Пока Василий Николаевич выкладывал пахучее оленье мясо в берестяной чуман, Геннадий разлил по кружкам спирт. Старики многозначительно переглянулись. Спирт для них и теперь остается магической приманкой.

— За ваше здоровье, старики, за гостеприимство, за долгие годы жизни! — сказал я.

— Спирт пьешь? — послышался вдруг сзади тягучий грудной голос.

Рядом стояла древняя старуха. Я даже вздрогнул, до того она была страшная.

А старуха перегнулась через костыль и, протянув костлявую руку, взяла у меня кружку негнущимися, узловатыми пальцами. Она долго заглядывала внутрь ее, щуря слезящиеся глаза.

— Спирт… — повторила она хрипло, и ее лицо перекосила кривая улыбка.

Широко открывая беззубый рот, она жадно глотнула из кружки раз, другой, но вдруг поперхнулась, затряслась в надсадном кашле и, не удержавшись на слабых ногах, повалилась на землю. Я усадил ее рядом с собою.

— Мать Тешки. Давно она старушка, — сказал Улукиткан сочувственно.

Геннадий подал ей кусочек мяса. Она пальцами растеребила его мелко-мелко и, бросив в рот, долго шевелила губами.

Все выпили, кожа на скулах стариков покраснела, они оживились.

Я не сводил глаз со старухи. Какая древность! Рука времени беспощадно разрисовала ее лицо морщинами. Желтое, сморщенное, оно как бы одеревенело. На голове копна нечесаных волос, жестких, серых. На костлявой груди висит металлический крестик. Старушка напоминает скелет, обтянутый кожей.

Она одета в такую же старенькую, как и сама, оленью парку и лосиные штаны, Бог знает когда сшитые и, видимо, с тех пор не сменявшиеся. Вот и весь наряд. Нательного белья нет. Грудь открыта. Ноги босые.

— Сколько Тешкиной матери лет? — спросил я Улукиткана.

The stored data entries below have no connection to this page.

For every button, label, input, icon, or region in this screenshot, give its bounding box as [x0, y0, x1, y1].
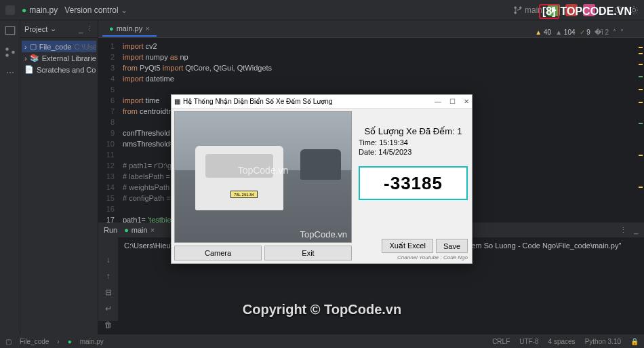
- run-label: Run: [104, 226, 117, 234]
- up-icon[interactable]: ↑: [106, 271, 110, 281]
- trash-icon[interactable]: 🗑: [104, 320, 113, 330]
- detected-plate-small: 78L 291.84: [230, 191, 258, 198]
- indent-indicator[interactable]: 4 spaces: [548, 338, 576, 345]
- file-name-label: main.py: [29, 5, 58, 15]
- run-rail: ↓ ↑ ⊟ ↵ 🗑: [98, 237, 119, 321]
- exit-button[interactable]: Exit: [264, 246, 352, 260]
- vcs-menu[interactable]: Version control ⌄: [64, 5, 127, 15]
- branch-indicator[interactable]: main: [514, 5, 542, 15]
- more-tools-icon[interactable]: ⋯: [6, 68, 14, 77]
- current-file-tab[interactable]: ● main.py: [22, 5, 58, 15]
- chevron-right-icon: ›: [24, 43, 27, 51]
- chevron-down-icon[interactable]: ⌄: [50, 24, 56, 33]
- copyright-watermark: Copyright © TopCode.vn: [243, 302, 401, 317]
- project-panel: Project ⌄ ⎯ ⋮ › ▢ File_code C:\Users\Hie…: [20, 20, 98, 334]
- video-preview: 78L 291.84 TopCode.vn TopCode.vn: [174, 111, 352, 243]
- wrap-icon[interactable]: ↵: [105, 304, 112, 313]
- python-icon: ●: [124, 226, 129, 234]
- detected-car: 78L 291.84: [195, 146, 283, 210]
- line-sep-indicator[interactable]: CRLF: [492, 338, 510, 345]
- filter-icon[interactable]: ⊟: [105, 288, 112, 297]
- encoding-indicator[interactable]: UTF-8: [519, 338, 538, 345]
- plate-display: 33185: [359, 166, 468, 200]
- status-bar: ▢ File_code › ● main.py CRLF UTF-8 4 spa…: [0, 334, 644, 348]
- down-icon[interactable]: ↓: [106, 255, 110, 265]
- breadcrumb-icon: ▢: [5, 338, 12, 345]
- time-label: Time: 15:19:34: [359, 138, 468, 147]
- project-tree[interactable]: › ▢ File_code C:\Users\Hieu\Down › 📚 Ext…: [20, 38, 98, 78]
- brand-watermark: [8]TOPCODE.VN: [539, 4, 632, 19]
- library-icon: 📚: [30, 54, 39, 62]
- minimize-icon[interactable]: ⎯: [634, 226, 639, 234]
- project-title-label: Project: [24, 25, 47, 33]
- lock-icon[interactable]: 🔒: [630, 338, 639, 345]
- svg-point-5: [12, 51, 15, 54]
- maximize-icon[interactable]: ☐: [449, 98, 456, 105]
- chevron-right-icon: ›: [24, 54, 27, 62]
- editor-tab-main[interactable]: ● main.py ×: [102, 22, 157, 37]
- tree-item-external-libraries[interactable]: › 📚 External Libraries: [22, 52, 96, 64]
- python-icon: ●: [68, 338, 72, 345]
- count-label: Số Lượng Xe Đã Đếm: 1: [359, 126, 468, 136]
- inspection-widget[interactable]: 40 104 9 �ì 2 ˄ ˅: [535, 28, 624, 36]
- left-tool-rail: ⋯: [0, 20, 20, 334]
- close-icon[interactable]: ×: [145, 24, 149, 33]
- close-icon[interactable]: ×: [150, 226, 155, 234]
- watermark-label: TopCode.vn: [300, 229, 347, 239]
- chevron-down-icon[interactable]: ˅: [620, 28, 624, 36]
- svg-point-3: [5, 47, 9, 51]
- line-gutter: 1234567891011121314151617181920212223242…: [98, 38, 119, 250]
- camera-button[interactable]: Camera: [174, 246, 262, 260]
- more-icon[interactable]: ⋮: [86, 24, 94, 33]
- save-button[interactable]: Save: [436, 239, 468, 253]
- dialog-titlebar[interactable]: ▦ Hệ Thống Nhận Diện Biển Số Xe Đếm Số L…: [172, 95, 472, 109]
- app-dialog-window: ▦ Hệ Thống Nhận Diện Biển Số Xe Đếm Số L…: [171, 94, 472, 264]
- error-stripe[interactable]: [636, 38, 644, 250]
- project-icon[interactable]: [4, 24, 16, 37]
- detected-car: [300, 149, 341, 180]
- export-excel-button[interactable]: Xuất Excel: [382, 239, 432, 253]
- dialog-title-label: Hệ Thống Nhận Diện Biển Số Xe Đếm Số Lượ…: [183, 98, 332, 105]
- python-icon: ●: [22, 5, 26, 15]
- app-icon: ▦: [174, 98, 180, 105]
- date-label: Date: 14/5/2023: [359, 148, 468, 156]
- project-panel-header: Project ⌄ ⎯ ⋮: [20, 20, 98, 38]
- breadcrumb-file[interactable]: main.py: [80, 338, 104, 345]
- app-logo-icon: [5, 5, 15, 15]
- run-config-tab[interactable]: ● main ×: [124, 226, 155, 234]
- more-icon[interactable]: ⋮: [620, 226, 627, 235]
- tree-item-root[interactable]: › ▢ File_code C:\Users\Hieu\Down: [22, 41, 96, 52]
- credit-label: Channel Youtube : Code Ngo: [359, 254, 468, 260]
- close-icon[interactable]: ✕: [464, 98, 469, 105]
- svg-rect-2: [5, 26, 15, 34]
- tree-item-scratches[interactable]: 📄 Scratches and Consoles: [22, 64, 96, 75]
- folder-icon: ▢: [30, 42, 37, 51]
- chevron-up-icon[interactable]: ˄: [613, 28, 616, 36]
- structure-icon[interactable]: [4, 46, 16, 58]
- svg-point-4: [5, 54, 9, 57]
- scratch-icon: 📄: [24, 65, 34, 74]
- minimize-icon[interactable]: —: [435, 98, 441, 105]
- python-icon: ●: [109, 24, 114, 33]
- svg-point-1: [632, 8, 635, 12]
- collapse-icon[interactable]: ⎯: [79, 25, 83, 33]
- branch-icon: [514, 6, 522, 14]
- watermark-label: TopCode.vn: [238, 165, 289, 176]
- interpreter-indicator[interactable]: Python 3.10: [585, 338, 621, 345]
- chevron-down-icon: ⌄: [121, 5, 127, 15]
- breadcrumb-folder[interactable]: File_code: [20, 338, 49, 345]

Он перевел ей мой вопрос. Она медленно, будто опасаясь, чтобы не скрипнула ее худая, негнущаяся шея, повернулась ко мне. Вблизи ее лицо показалось еще более ужасным. В нем почти не было признаков жизни. А голос шел откуда-то изнутри, словно по ржавой трубе, слова вылетали прерывисто, вместе с кашлем и хрипом.

— Жизнь не годами меряют, а делами, — переводил мне Улукиткан. — Иной человек не может добыть и одной белки, не умеет ножом разделать тушку зверя, не угадывает погоду, он даже не родил ребенка, а годы имеет большие. Что скажет тебе его седая голова? Вот я и толмачу: годы ни при чем. Ты лучше спроси, что останется после меня в жизни, как я жила, спроси…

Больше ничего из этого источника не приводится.